The Hon David Ross, Lord Ankerville (1727-1805) was an 18th-century Scottish lawyer who rose to be a Senator of the College of Justice. He is said to have been a great lover of claret.

==Life==
He was born in 1727 the son of David Ross 2nd Laird of Inverchasley, and his wife, Isabella Munro. The family estate was at Tarlogie near Tain in Ross-shire but included the lands of Glenlivet.

In 1751 he passed the Scottish bar as an advocate. In 1756 he became Sheriff of Kirkcudbright and in 1763 became Principal Clerk to the Court of Session in Edinburgh.

In 1773 he appears as a Clerk to the Court of Session living at St Andrew Square (then a new house).

In February 1776 he replaced the recently deceased Andrew Pringle, Lord Alemoor as a Senator of the College of Justice.

He moved to 3 St Andrew Square soon after the square was built. Cosmo Gordon was his immediate neighbour. His house was demolished in 1890 to make way for the Prudential Insurance Offices.
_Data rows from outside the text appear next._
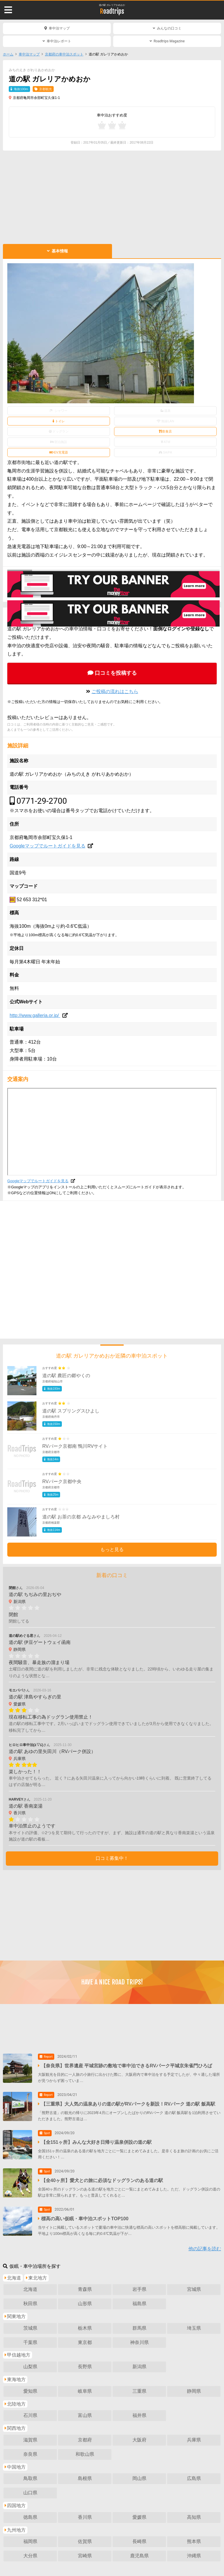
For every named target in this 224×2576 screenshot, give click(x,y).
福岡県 (30, 2541)
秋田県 (30, 2303)
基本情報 (60, 251)
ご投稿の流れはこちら (115, 691)
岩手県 (139, 2289)
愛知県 (30, 2391)
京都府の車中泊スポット (64, 54)
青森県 (85, 2289)
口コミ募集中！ (112, 1858)
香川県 (85, 2517)
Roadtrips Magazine (169, 41)
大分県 (30, 2555)
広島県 (194, 2478)
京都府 (85, 2439)
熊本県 (194, 2541)
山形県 (85, 2303)
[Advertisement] (112, 197)
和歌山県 (85, 2454)
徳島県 (30, 2517)
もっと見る (112, 1549)
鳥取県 (30, 2478)
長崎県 (139, 2541)
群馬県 (139, 2328)
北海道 (30, 2289)
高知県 (194, 2517)
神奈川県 (139, 2342)
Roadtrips (112, 11)
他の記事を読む (204, 2248)
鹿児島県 (139, 2555)
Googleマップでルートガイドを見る (47, 845)
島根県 (85, 2478)
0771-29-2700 (42, 801)
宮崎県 (85, 2555)
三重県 (139, 2391)
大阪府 (139, 2439)
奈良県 (30, 2454)
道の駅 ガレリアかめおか (112, 5)
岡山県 (139, 2478)
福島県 (139, 2303)
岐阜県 (85, 2391)
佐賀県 (85, 2541)
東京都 (85, 2342)
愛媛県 (139, 2517)
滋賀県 (30, 2439)
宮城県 (194, 2289)
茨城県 (30, 2328)
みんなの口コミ (169, 28)
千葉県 (30, 2342)
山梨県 (30, 2366)
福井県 (139, 2415)
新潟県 (139, 2366)
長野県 (85, 2366)
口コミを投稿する (116, 673)
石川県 (30, 2415)
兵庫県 (194, 2439)
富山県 (85, 2415)
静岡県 (194, 2391)
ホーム (8, 54)
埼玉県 (194, 2328)
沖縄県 (194, 2555)
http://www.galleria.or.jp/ (35, 1015)
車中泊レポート (59, 41)
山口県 (30, 2492)
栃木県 (85, 2328)
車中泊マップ (59, 28)
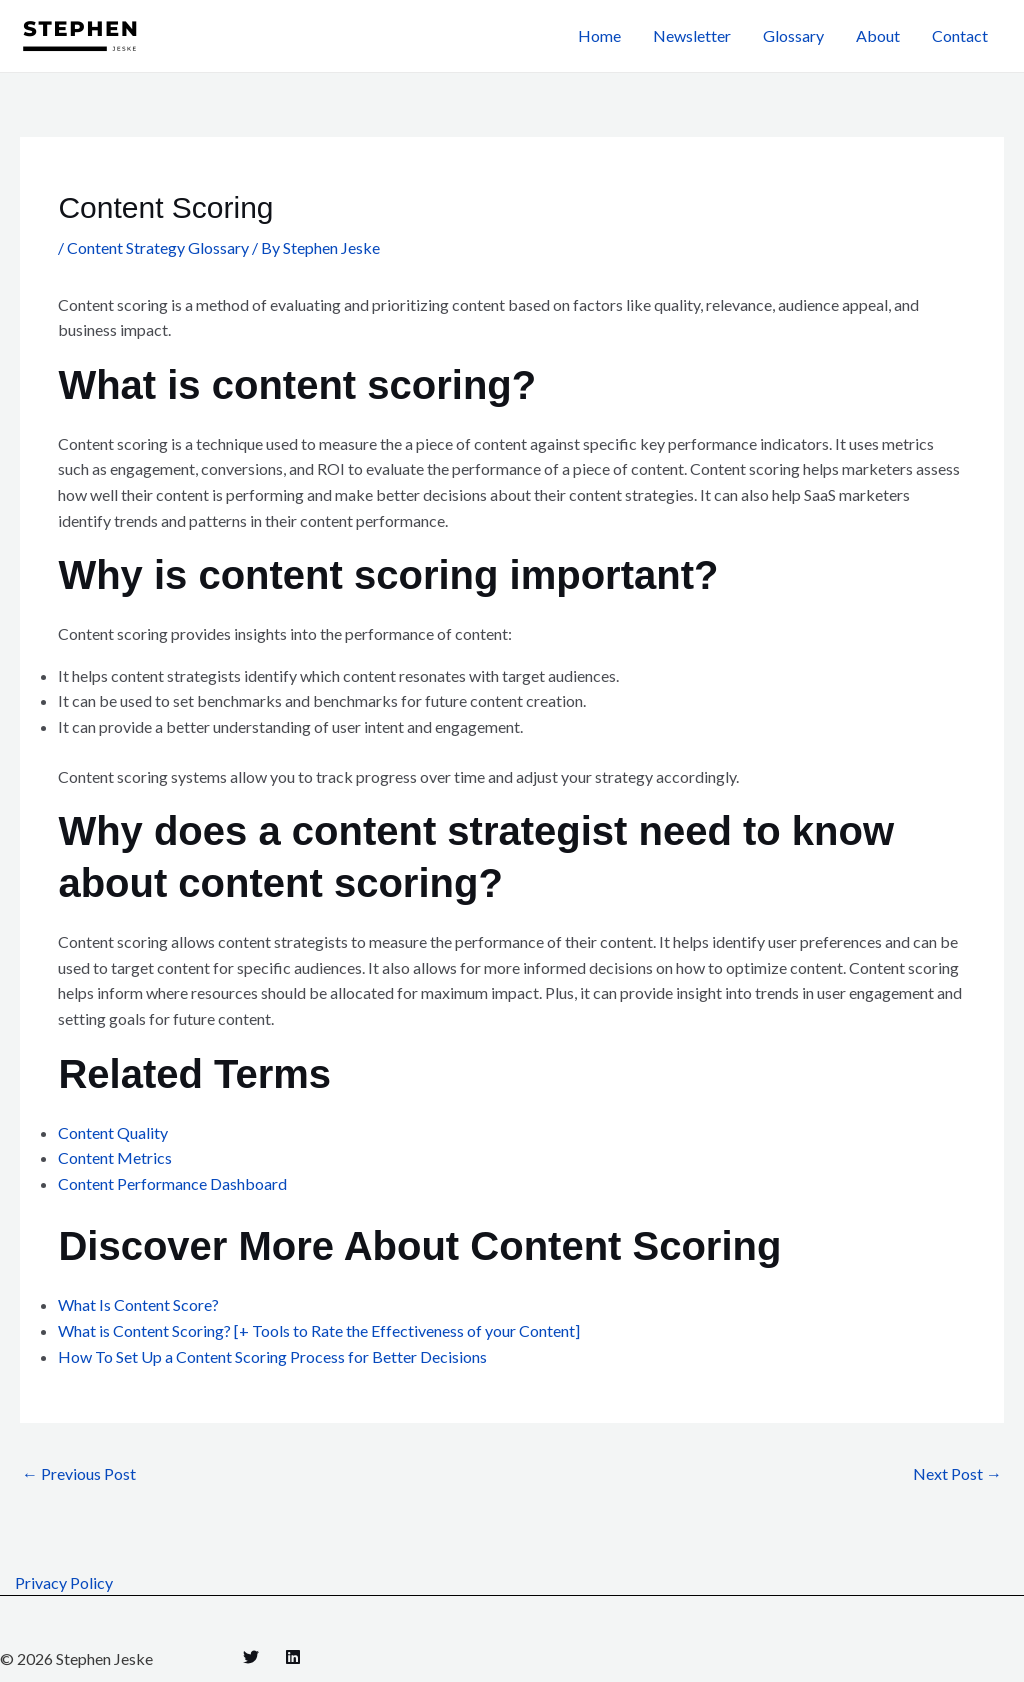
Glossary (793, 35)
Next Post (957, 1473)
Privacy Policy (64, 1582)
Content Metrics (115, 1157)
He died at Tarlogie on 16 August 1805. When he died in 1805 his position as Senator was filled by William Robertson, Lord Robertson.

==Family==

He was married to Margaret Cochran, daughter of John Cochran of Ravelrig House (south-west of Edinburgh).

They had four children.

==Artistic recognition==
In 1799 he was sketched by John Kay.